Elevated heat shock proteins actually makes good sense as a reason. We should check ClinicalTrials.gov using the key words: Alzheimer and “heat shock protein”.
I just tried anf found a total of 130 trials using Heat shock proteins 70 or 90 (HSP70 and HSP90) and with very few exceptions they are all cancer trials.
>"I spent 20 years in the Navy, most of it in the hot spots, like the engine rooms of ships—110 degrees is nothing on a ship," he says.
That environment may have caused an increase in heat shock proteins, which were able to limit the spread of tau and prevent the onset of Alzheimer's.
The scientists studying Whitney aren't sure if that's all, or even part, of the explanation. But they are hoping that the paper on Whitney will encourage other researchers to look for answers.
So instead of going to work for the navy, one could just go to the sauna daily.
The link between BMAA (from toxic algae blooms) and neurodegenerative diseases in predisposed people is basically causal and proven at this point, but it's allegedly suppressed by Big Fishing and Aquaculture.
You may be right. There are many other components contributing to the problem in Finland, too.

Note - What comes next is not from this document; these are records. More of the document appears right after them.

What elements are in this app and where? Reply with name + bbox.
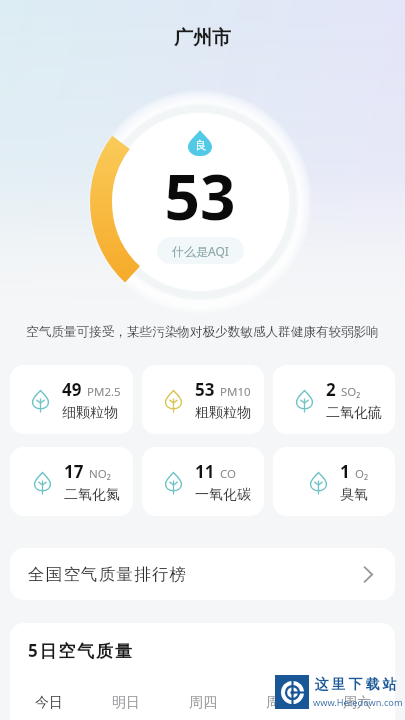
staticText: 5日空气质量 xyxy=(28,639,134,662)
staticText: PM2.5 xyxy=(87,384,121,400)
staticText: 什么是AQI xyxy=(172,243,229,259)
button[interactable]: 49 xyxy=(10,365,133,434)
staticText: 周四 xyxy=(189,694,217,712)
staticText: CO xyxy=(220,466,237,482)
staticText: 广州市 xyxy=(0,26,405,50)
button[interactable]: 17 xyxy=(10,447,133,516)
staticText: 粗颗粒物 xyxy=(195,404,251,422)
staticText: 49 xyxy=(62,378,82,401)
staticText: 17 xyxy=(64,460,84,483)
staticText: 2 xyxy=(326,378,336,401)
button[interactable]: 全国空气质量排行榜 xyxy=(10,548,395,600)
staticText: 臭氧 xyxy=(340,486,368,504)
staticText: 这里下载站 xyxy=(313,676,398,694)
staticText: 53 xyxy=(90,154,310,238)
button[interactable]: 11 xyxy=(142,447,264,516)
staticText: 1 xyxy=(340,460,350,483)
button[interactable]: 明日 xyxy=(87,688,164,718)
staticText: PM10 xyxy=(220,384,251,400)
staticText: www.Heredown.com xyxy=(313,696,403,709)
staticText: 细颗粒物 xyxy=(62,404,118,422)
staticText: O₂ xyxy=(355,466,369,482)
staticText: 一氧化碳 xyxy=(195,486,251,504)
staticText: SO₂ xyxy=(341,384,361,400)
button[interactable]: 周五 xyxy=(241,688,318,718)
staticText: 53 xyxy=(195,378,215,401)
staticText: 空气质量可接受，某些污染物对极少数敏感人群健康有较弱影响 xyxy=(0,324,405,340)
staticText: 周五 xyxy=(266,694,294,712)
button[interactable]: 什么是AQI xyxy=(157,237,244,264)
staticText: 今日 xyxy=(35,694,63,712)
button[interactable]: 1 xyxy=(273,447,395,516)
button[interactable]: 2 xyxy=(273,365,395,434)
staticText: NO₂ xyxy=(89,466,111,482)
staticText: 良 xyxy=(195,138,206,152)
button[interactable]: 今日 xyxy=(10,688,87,718)
staticText: 二氧化氮 xyxy=(64,486,120,504)
button[interactable]: 53 xyxy=(142,365,264,434)
button[interactable]: 周六 xyxy=(318,688,395,718)
staticText: 周六 xyxy=(343,694,371,712)
staticText: 二氧化硫 xyxy=(326,404,382,422)
staticText: 全国空气质量排行榜 xyxy=(28,564,188,585)
button[interactable]: 周四 xyxy=(164,688,241,718)
staticText: 11 xyxy=(195,460,215,483)
staticText: 明日 xyxy=(112,694,140,712)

Presumably, a newer generation of anti-amyloid or anti tau agents. There are current gen ones (targeted monoclonal ab ) which aren’t that incredibly effective but there’s some thought that maybe that’s due to treating the wrong patients at the wrong time, vs starting therapy earlier on
We've been developing Sleep slow-wave enhancement tech for the last few years, and studies are showing promise as a potential prevention and management of AD.
These links were not using our tech, but are based on the same principles of phase-targeted slow-wave enhancement. We have an enhanced protocol aiming to overcome some of the issues these researchers experienced with previous implementations.

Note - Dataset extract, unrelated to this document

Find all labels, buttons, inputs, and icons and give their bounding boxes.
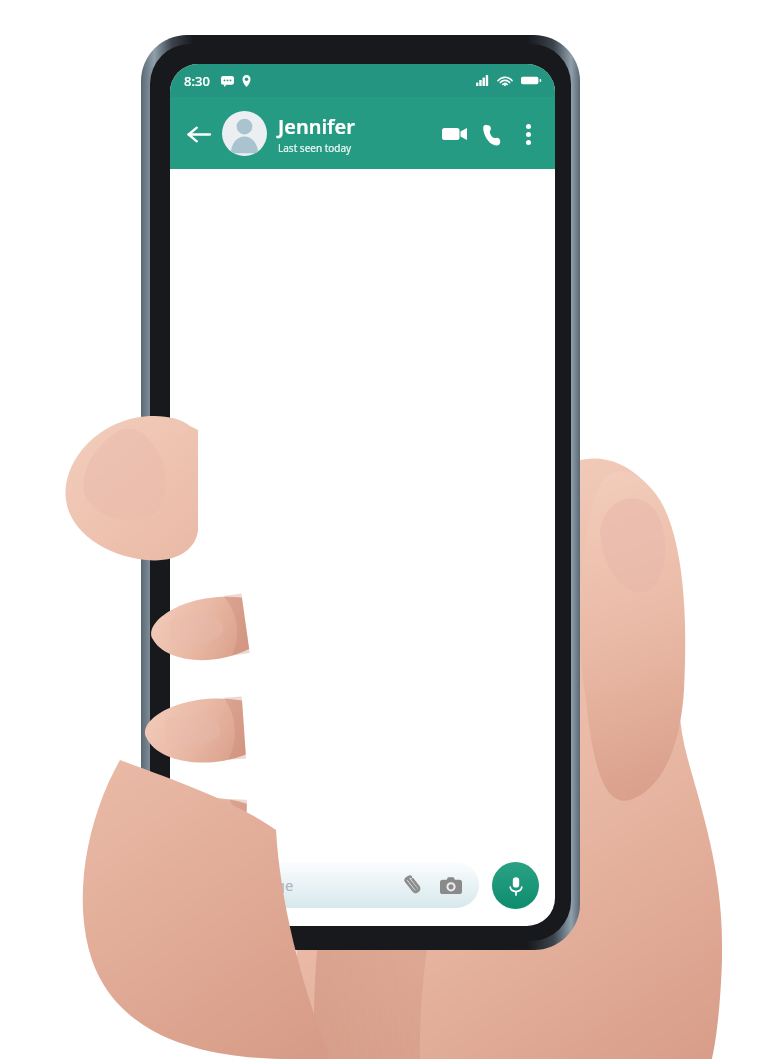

We have a lot of correlations and theories and now we can test over more than 10 years and see what happens when with patients where we have successfully kept these markers down from a much earlier start. I just hope they control correctly for brain bleeds and premature death.

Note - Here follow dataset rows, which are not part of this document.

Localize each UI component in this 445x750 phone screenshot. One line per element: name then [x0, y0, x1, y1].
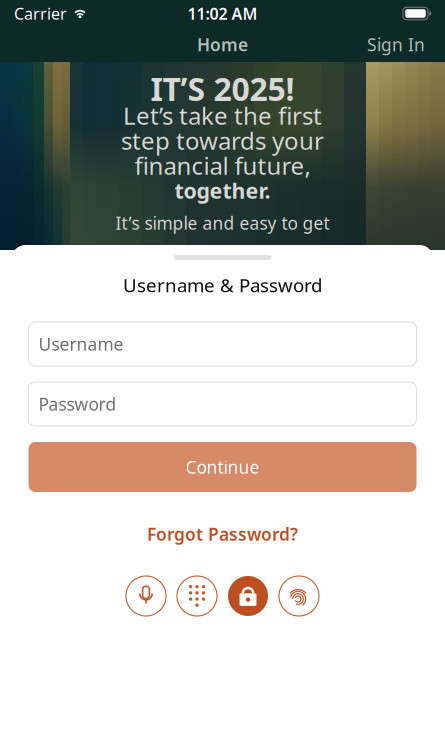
button[interactable]: Secure login [228, 576, 268, 616]
button[interactable]: Touch ID [279, 576, 319, 616]
staticText: Home [197, 33, 248, 56]
button[interactable]: Continue [28, 442, 416, 492]
button[interactable]: Sign In [347, 24, 445, 65]
staticText: Continue [186, 456, 260, 478]
staticText: Sign In [367, 33, 425, 56]
staticText: Username & Password [123, 273, 322, 297]
staticText: It’s simple and easy to get [116, 212, 330, 234]
button[interactable]: Voice login [126, 576, 166, 616]
staticText: Username [38, 332, 124, 356]
staticText: Let’s take the first [123, 100, 322, 132]
staticText: IT’S 2025! [150, 67, 294, 110]
staticText: step towards your [121, 125, 324, 156]
button[interactable]: Username [28, 322, 416, 366]
staticText: Password [38, 392, 116, 416]
button[interactable]: Password [28, 382, 416, 426]
button[interactable]: Forgot Password? [135, 517, 310, 551]
staticText: together. [174, 176, 270, 205]
button[interactable]: Passcode keypad [177, 576, 217, 616]
staticText: Forgot Password? [147, 522, 298, 546]
staticText: financial future, [134, 150, 310, 182]
staticText: 11:02 AM [188, 3, 258, 24]
staticText: Carrier [14, 3, 67, 24]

As far as I'm aware, we currently have no evidence to suggest whether the appropriate model for this protein accumulation is more "it's like a cancer growing on your organ" or "it's like a scab growing over an open wound".
Are scabs markers of injury? Of course.
Could we reduce injuries by preventing the development of scabs? No, that's a new horrifying medical condition called hemophilia. In the general case, it's rapidly fatal.
This is something that really bothers me about the current craze for suppressing inflammation. In that case, we already know that inflammation is like scabs, a defensive reaction against some other problem. For Alzheimer's, we don't know anything.
There’s been evidence recently that GLP-1 Agonists can delay the onset of Alzheimer's symptoms. Look up the evoke and evoke+ trials. This might be the first “real” treatment for Alzheimer’s, and it’s relatively low risk.
I wonder what interventions they mean here. Drugs, lifestyle changes?